Hi Warren. Yes, this is the replacement we talked about earlier. Indeed TGV may be interpreted as anisotropic diffusion, if we see the iterations as a time evolution. The main difference from TGV to other anisotropic diffusions (normal total variation, and graycstoration too, up to some degree) is that they assume that images are patches, of homogeneus pieces. In other words, images are piecewise constant. TGV, on the other hand, assumes that images are piecewise smooth. This is the advantage of TGV, and why it generates far less artifacts (like, staircaising).
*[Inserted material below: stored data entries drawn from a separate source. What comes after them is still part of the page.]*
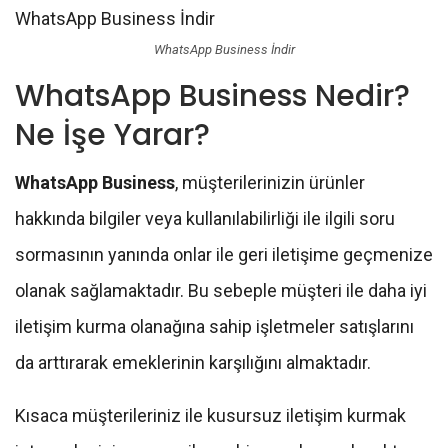
WhatsApp Business İndir
WhatsApp Business Nedir?
Ne İşe Yarar?
WhatsApp Business
, müşterilerinizin ürünler
hakkında bilgiler veya kullanılabilirliği ile ilgili soru
sormasının yanında onlar ile geri iletişime geçmenize
olanak sağlamaktadır. Bu sebeple müşteri ile daha iyi
iletişim kurma olanağına sahip işletmeler satışlarını
da arttırarak emeklerinin karşılığını almaktadır.
Kısaca müşterileriniz ile kusursuz iletişim kurmak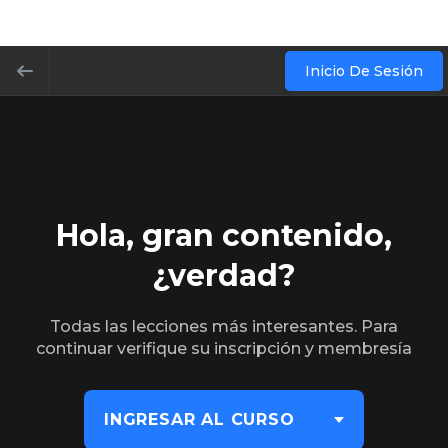
Inicio De Sesión
Hola, gran contenido,
¿verdad?
Todas las lecciones más interesantes. Para
continuar verifique su inscripción y membresía
INGRESAR AL CURSO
I'm not an expert on the interns of GREYC, but I know that is based on TV, and tries to overcome the staircaising artifacts by using some big modifications to the main algoirithm. The "problem", is that it has been designed for daylight, normal images, with gaussian noise. In that sense, our implementation of TGV is more flexible, since it works with linear or nonlinear data, and the use of the local support frame adds the capability to deal with poisson noise.
Also, from the user point of view, I think that TGV may lead to some "lost of detail" compared to GREYC, since the piecewise constant constrain enhances more sharp edges. But at the same time, TGV will look far more natural, with smooth gradients, and will avoid some of the typical "weird pixels" that arise near sharp edges with GREYC. IMHO, TGV is on top of the wave right now, and it should be even more powerfull in future releases. We have a major upgrade under development, and have several research lines already plotted.
Now, about when to use TGV best... The truth is that we don't know yet. I think that both steps combined will prove to be a good choise. I would use it first at linear stage to smooth a bit the data (low strengths), to facilitate the first stretch and intensity adjustments. Then, I would use as a finisher, to really smooth the background and low signal features (up to taste).
ACDNR based its philosophy on SGBNR
And yes, we kept that in TGV too. Luminance/Chrominance separation is crucial to many denoising problems. Nevertheless, if in linear stage, I should probably try working on RGB first. Just thinking as a purist. But, of course, you all will help us find the best uses and applications of this new tool.